Lorsque l'on aborde le sujet des deepfakes et de la menace qu'ils représentent, les risques évoqués ont souvent trait aux infox et à la «pornographie non-consensuelle».
Ces logiciels, qui permettent de trafiquer des fichiers vidéo ou audio via l'intelligence artificielle, sont en effet majoritairement utilisés pour coller le visage de femmes sur des vidéos porno ou pour modifier des vidéos de politicien·nes.
Cependant, si des politicien·nes de premier plan et des stars de cinéma sont souvent visé·es, les deepfakes peuvent tout à fait imiter monsieur ou madame tout le monde, à condition de disposer de leur image ou de leur voix. Plus de 100.000 femmes en ont d'ailleurs fait la très amère expérience.
Or, le fait de pouvoir imiter le visage ou la voix de n'importe qui ouvre la porte à des tentatives d'usurpation d'identité sophistiquées, une possibilité qui inquiète beaucoup le système bancaire. Le Financial Times rapporte ainsi que de plus en plus de banques tentent de s'en prémunir.
La fintech à la rescousse
Récemment, HSBC a annoncé qu'elle allait commencer à utiliser un système d'identification biométrique développé par l'entreprise de fintech (technologie financière) Mitek. Également adopté par Mastercard et JP Morgan Chase, ce système permet de s'assurer de l'identité réelle des nouveaux et nouvelles clientes.
Les banques et assureurs s'arment aussi de logiciels qui leur permettent de s'assurer qu'elles s'adressent à des personnes réelles, et non à des enregistrements modifiés ou créés de toute pièce. Aegon, ING et Robobank, entre autres, travaillent ainsi avec la firme spécialisée iProov, qui garantit pouvoir détecter et bloquer les deepfakes.

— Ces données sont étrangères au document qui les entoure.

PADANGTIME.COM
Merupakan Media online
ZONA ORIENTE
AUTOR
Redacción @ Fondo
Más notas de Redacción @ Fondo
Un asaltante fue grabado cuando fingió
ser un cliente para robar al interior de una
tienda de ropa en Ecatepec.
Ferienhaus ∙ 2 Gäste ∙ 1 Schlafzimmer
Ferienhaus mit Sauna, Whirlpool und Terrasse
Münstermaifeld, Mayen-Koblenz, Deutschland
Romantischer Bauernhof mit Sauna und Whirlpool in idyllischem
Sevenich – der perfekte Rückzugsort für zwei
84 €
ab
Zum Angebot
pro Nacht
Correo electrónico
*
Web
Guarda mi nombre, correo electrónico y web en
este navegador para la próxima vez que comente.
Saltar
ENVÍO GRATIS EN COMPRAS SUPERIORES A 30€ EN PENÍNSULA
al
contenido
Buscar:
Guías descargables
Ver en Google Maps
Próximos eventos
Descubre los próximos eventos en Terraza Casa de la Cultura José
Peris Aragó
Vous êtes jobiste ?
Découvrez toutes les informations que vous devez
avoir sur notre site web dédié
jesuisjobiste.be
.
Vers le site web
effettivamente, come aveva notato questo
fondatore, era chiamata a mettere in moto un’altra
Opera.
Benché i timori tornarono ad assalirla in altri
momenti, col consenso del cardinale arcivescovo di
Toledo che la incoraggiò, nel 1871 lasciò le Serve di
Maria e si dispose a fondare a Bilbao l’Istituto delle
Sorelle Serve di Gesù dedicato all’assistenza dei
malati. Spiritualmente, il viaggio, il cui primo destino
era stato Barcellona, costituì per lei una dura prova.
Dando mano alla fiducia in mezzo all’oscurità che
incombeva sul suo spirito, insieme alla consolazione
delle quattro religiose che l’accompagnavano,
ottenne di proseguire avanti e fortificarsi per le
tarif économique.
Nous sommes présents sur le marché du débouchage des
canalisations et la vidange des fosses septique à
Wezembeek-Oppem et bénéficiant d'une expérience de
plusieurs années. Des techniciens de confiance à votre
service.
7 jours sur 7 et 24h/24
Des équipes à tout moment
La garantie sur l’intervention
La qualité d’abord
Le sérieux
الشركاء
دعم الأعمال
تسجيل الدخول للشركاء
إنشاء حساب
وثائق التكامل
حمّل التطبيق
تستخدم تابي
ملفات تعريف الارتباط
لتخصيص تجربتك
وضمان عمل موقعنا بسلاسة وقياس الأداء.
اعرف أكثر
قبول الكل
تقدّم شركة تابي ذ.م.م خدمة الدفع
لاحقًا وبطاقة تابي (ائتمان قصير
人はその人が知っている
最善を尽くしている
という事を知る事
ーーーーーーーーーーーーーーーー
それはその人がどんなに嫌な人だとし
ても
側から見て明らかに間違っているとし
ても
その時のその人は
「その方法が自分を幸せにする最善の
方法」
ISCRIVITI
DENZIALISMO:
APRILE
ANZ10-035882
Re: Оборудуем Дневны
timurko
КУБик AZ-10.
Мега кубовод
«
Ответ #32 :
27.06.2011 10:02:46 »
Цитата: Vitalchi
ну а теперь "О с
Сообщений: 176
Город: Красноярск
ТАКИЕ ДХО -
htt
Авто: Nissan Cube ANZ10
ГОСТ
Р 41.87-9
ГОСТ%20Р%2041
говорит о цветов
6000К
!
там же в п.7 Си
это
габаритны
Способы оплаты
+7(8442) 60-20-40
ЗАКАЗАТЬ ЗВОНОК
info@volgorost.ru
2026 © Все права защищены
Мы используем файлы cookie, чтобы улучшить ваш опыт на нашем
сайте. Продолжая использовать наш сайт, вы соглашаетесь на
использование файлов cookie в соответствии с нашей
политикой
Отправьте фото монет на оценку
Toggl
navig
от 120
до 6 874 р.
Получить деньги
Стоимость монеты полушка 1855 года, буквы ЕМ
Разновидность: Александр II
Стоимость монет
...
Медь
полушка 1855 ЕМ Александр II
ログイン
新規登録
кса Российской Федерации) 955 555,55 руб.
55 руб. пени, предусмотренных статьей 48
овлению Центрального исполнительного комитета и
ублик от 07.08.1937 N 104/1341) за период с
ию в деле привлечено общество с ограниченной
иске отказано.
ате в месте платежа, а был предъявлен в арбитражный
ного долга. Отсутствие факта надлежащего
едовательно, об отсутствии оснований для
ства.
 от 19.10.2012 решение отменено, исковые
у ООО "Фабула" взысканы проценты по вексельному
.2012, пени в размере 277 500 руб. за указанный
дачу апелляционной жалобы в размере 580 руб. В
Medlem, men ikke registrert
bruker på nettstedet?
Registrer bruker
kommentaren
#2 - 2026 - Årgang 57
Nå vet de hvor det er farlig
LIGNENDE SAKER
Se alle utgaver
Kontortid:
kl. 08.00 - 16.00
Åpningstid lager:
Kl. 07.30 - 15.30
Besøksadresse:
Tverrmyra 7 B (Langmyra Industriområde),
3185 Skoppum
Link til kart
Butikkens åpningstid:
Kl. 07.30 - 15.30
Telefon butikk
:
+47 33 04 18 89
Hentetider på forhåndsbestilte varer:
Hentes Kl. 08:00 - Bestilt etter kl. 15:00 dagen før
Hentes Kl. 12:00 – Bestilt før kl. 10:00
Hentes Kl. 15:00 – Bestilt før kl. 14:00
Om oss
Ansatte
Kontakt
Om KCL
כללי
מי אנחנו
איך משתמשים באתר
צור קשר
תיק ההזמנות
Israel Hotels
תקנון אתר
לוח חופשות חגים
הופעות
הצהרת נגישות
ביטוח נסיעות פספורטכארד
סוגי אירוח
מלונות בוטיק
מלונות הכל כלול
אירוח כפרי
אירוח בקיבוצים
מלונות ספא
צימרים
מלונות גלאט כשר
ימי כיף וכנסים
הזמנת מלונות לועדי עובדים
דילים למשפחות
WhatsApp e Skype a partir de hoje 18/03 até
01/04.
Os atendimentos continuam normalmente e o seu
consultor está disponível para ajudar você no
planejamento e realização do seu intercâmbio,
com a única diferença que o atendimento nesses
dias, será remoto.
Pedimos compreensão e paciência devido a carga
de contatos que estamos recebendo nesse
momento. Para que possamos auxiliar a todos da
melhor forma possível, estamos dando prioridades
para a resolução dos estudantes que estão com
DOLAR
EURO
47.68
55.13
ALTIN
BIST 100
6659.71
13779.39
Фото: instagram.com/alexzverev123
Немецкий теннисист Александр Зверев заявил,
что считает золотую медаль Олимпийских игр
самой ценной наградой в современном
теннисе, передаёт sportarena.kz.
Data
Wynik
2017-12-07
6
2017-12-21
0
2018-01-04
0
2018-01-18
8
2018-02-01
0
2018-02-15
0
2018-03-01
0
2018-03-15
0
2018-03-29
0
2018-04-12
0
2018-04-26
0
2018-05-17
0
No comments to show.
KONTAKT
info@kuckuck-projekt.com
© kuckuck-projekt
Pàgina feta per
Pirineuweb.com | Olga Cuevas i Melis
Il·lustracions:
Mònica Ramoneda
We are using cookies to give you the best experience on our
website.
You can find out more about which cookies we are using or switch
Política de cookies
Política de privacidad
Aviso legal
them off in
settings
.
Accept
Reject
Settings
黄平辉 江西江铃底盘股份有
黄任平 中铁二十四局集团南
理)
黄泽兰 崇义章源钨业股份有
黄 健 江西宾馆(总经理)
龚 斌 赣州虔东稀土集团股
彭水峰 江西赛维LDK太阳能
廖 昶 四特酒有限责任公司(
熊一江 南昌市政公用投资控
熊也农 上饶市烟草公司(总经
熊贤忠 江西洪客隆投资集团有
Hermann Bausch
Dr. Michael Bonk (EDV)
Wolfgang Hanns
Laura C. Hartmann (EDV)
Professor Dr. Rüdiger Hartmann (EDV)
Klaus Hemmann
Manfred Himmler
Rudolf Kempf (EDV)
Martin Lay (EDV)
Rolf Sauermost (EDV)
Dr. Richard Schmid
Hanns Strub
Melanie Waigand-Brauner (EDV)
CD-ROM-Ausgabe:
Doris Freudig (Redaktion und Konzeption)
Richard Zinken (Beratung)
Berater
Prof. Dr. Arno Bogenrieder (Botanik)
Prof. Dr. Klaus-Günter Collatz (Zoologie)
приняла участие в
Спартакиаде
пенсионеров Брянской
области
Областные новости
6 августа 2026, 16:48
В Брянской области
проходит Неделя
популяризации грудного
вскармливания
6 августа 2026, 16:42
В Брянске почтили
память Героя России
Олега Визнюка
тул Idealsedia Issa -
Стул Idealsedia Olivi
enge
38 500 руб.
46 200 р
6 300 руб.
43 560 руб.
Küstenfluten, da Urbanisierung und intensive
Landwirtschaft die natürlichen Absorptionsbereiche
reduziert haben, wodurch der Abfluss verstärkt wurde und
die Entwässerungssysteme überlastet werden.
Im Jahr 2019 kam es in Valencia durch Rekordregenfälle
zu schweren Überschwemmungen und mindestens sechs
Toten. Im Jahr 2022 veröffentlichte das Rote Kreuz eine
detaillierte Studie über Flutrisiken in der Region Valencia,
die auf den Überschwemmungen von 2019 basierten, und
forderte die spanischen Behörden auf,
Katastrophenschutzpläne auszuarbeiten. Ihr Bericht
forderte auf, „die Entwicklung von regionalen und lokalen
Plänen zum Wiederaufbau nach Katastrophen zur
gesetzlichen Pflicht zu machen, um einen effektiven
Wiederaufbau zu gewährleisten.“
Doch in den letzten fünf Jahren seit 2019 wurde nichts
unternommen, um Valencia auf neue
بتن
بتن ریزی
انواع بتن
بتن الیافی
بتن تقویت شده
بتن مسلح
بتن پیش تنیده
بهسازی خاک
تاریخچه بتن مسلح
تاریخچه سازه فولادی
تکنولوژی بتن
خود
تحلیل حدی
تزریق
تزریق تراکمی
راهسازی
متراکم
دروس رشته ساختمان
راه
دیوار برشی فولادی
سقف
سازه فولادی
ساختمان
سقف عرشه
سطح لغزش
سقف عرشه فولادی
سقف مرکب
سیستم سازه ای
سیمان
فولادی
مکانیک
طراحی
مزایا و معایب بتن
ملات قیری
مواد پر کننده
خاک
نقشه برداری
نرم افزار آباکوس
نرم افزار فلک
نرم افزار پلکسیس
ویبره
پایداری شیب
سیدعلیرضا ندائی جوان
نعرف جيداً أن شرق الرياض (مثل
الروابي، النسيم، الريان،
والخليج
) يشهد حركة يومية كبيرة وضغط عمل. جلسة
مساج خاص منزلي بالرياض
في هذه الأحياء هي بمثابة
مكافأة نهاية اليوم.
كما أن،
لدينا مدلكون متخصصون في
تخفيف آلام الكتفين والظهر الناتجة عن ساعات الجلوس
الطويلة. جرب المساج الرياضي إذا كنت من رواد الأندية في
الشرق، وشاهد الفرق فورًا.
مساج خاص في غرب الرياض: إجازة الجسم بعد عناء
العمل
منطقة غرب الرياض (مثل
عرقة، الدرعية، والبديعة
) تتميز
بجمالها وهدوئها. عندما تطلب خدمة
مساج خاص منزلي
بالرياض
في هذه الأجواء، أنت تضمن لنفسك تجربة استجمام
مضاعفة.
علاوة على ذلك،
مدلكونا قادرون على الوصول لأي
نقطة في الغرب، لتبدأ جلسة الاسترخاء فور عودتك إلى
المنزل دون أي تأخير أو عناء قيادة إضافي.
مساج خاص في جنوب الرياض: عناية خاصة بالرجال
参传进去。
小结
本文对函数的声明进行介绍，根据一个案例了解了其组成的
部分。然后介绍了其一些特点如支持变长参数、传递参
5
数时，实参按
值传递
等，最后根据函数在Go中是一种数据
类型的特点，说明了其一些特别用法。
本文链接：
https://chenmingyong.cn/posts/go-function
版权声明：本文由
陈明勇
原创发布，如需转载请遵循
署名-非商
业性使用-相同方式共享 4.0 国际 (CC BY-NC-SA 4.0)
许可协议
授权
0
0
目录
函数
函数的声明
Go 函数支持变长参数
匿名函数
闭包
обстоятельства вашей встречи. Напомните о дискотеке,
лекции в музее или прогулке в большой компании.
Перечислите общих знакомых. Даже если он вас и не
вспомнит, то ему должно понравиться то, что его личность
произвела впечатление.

De tels niveaux de protection ne sont pas le reflet d'une quelconque crise paranoïaque: le risque est bien réel. Des millions ont déjà été détournés par des hackers qui, en se basant sur des vidéos ou interviews, sont parvenus à synthétiser la voix de cadres de grandes entreprises, et à passer de faux coups de fil à leurs employé·es pour leur ordonner de virer des fonds.
La menace est d'autant plus pressante que la pandémie a sévèrement limité les interactions en face-à-face. Pour Blackberry, l'ancien fabricant de smartphones devenu éditeur de logiciels et conseil en cybersécurité, «les employés des banques sont plus vulnérables que jamais aux attaques via deepfakes».
L'enjeu pour les banques, les entreprises de la fintech et plus généralement toutes les firmes commerciales faisant appel à la reconnaissance faciale est aussi de conserver la confiance de leur clientèle.
L'an dernier, alors que l'app de deepfake ZAO faisait fureur en Chine, Alibaba s'était dépêché de prendre les devants et de communiquer, affirmant que les deepfakes étaient incapables de tromper les systèmes d'autorisation de paiement par reconnaissance faciale.